A Grain of Sound Begets a Symphony
Polwechsel, Niescier-Reid-Harris, Dan Peter Sundland's Home Stretch, Oùat
Three Decades of Polwechsel
I first heard Polwechsel back in 1997 when John Corbett brought them to Chicago for the inaugural edition of the Empty Bottle Festival of Jazz and Improvised Music. I previewed the performance in the Chicago Reader: I was taken by the music, which didn’t sound like anything else I had heard at that point in my life. I remember the performance was marked by extraordinary stillness, but I hadn’t developed the proper listening skills at that age to fully appreciate what they were doing. I recently revisited the group’s debut album, which was released in 1995 on Random Acoustics—the label run by pianist Georg Gräwe that, in hindsight, helped document a remarkable moment in the development of improvised music. The music still sounds good if less radical than it did the time, a perceptive shift that the group is largely responsible for fostering. The ensemble was founded three decades ago in Vienna by cellist Michael Moser, bassist Werner Dafeldecker, guitarist Burkhand Stangl, and trombonist Radu Malfatti. Only Moser and Dafeldecker remain of those original members, with British saxophonist John Butcher stepping in for Malfatti in 1997, not long after I saw the group in Chicago. Stangl split in 2004, replaced by percussionists Burkhard Beins and Martin Brandlmayr. Butcher left in 2007, leaving the current quartet iteration in place ever since.

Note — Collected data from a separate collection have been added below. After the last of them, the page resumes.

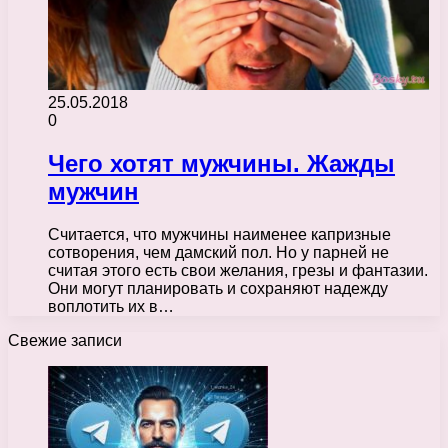
25.05.2018
0
Чего хотят мужчины. Жажды
мужчин
Считается, что мужчины наименее капризные
сотворения, чем дамский пол. Но у парней не
считая этого есть свои желания, грезы и фантазии.
Они могут планировать и сохраняют надежду
воплотить их в…
Свежие записи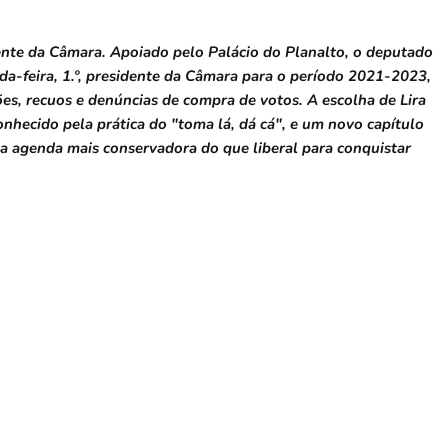
dente da Câmara. Apoiado pelo Palácio do Planalto, o deputado
nda-feira, 1.º, presidente da Câmara para o período 2021-2023,
es, recuos e denúncias de compra de votos. A escolha de Lira
onhecido pela prática do "toma lá, dá cá", e um novo capítulo
a agenda mais conservadora do que liberal para conquistar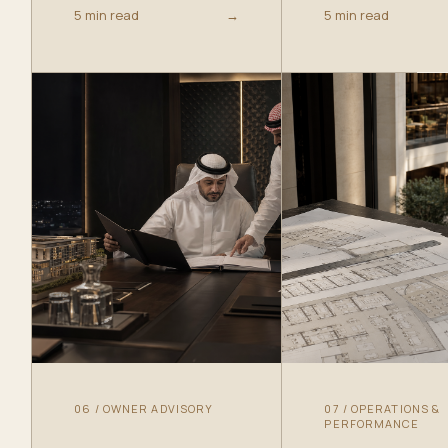
5 min read
→
5 min read
06
/
OWNER ADVISORY
07
/
OPERATIONS &
PERFORMANCE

Polwechsel is in the midst of its 30th anniversary, marking the milestone not by looking back, but driving forward, releasing a stunning 4-LP set on the Ni Vu Ni Connu imprint called Embrace. The group played several concerts in Vienna last month, and they’ll do the same this weekend in Berlin, with two different programs at the Exploratorium. During the second half of the group’s existence it has increasingly worked with guests like pianist John Tilbury and keyboardist-composer Klaus Lang, and some of the new music carries on with that process, enlisting Magda Mayas and Andrea Neumann—both remarkable instrumentalists devoted to creating sounds from prepared and deconstructed piano, respectively—Lang, fellow composer Peter Ablinger, and former member Butcher. The new music is absorbing as ever, and if the group’s focus on creating compositional structures for improvisation—two practices that are inseparable if not silly to parse for Polwechsel—is no longer novel, its commitment to experimentation still creates dynamic new possibilities and curiosity.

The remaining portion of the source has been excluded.